(Excerpts from a dataset)
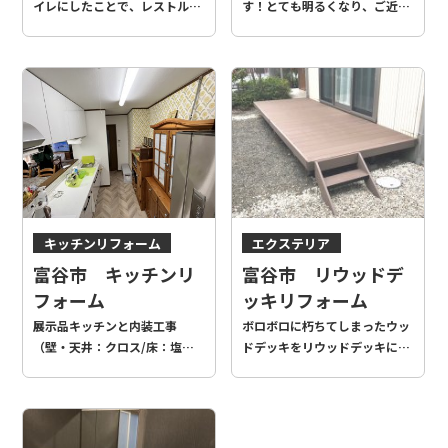
イレにしたことで、レストルー
す！とても明るくなり、ご近所
ムが広く感じられるようになり
さんからも「明るくなった
ました♪
ね！」とのお声をいただいてい
るようです♪
キッチンリフォーム
エクステリア
富谷市 キッチンリ
富谷市 リウッドデ
フォーム
ッキリフォーム
展示品キッチンと内装工事
ボロボロに朽ちてしまったウッ
（壁・天井：クロス/床：塩ビ
ドデッキをリウッドデッキに交
タイル）をさせていただきまし
換させていただきました。リウ
た。ガーデニングが趣味な奥様
ッドデッキは本物の木ではない
のこだわりが詰まったカントリ
ため、腐ることがなく、お手入
ースタイルな仕上がりになりま
れも楽なのでおススメです！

GOAL OF THE EXERCISE: An exact copy of the entries from the line containing "さんからも「明るくなった" through the last line is the expected answer.

REPLY TO THE EXERCISE:
さんからも「明るくなった
ました♪
ね！」とのお声をいただいてい
るようです♪
キッチンリフォーム
エクステリア
富谷市 キッチンリ
富谷市 リウッドデ
フォーム
ッキリフォーム
展示品キッチンと内装工事
ボロボロに朽ちてしまったウッ
（壁・天井：クロス/床：塩ビ
ドデッキをリウッドデッキに交
タイル）をさせていただきまし
換させていただきました。リウ
た。ガーデニングが趣味な奥様
ッドデッキは本物の木ではない
のこだわりが詰まったカントリ
ため、腐ることがなく、お手入
ースタイルな仕上がりになりま
れも楽なのでおススメです！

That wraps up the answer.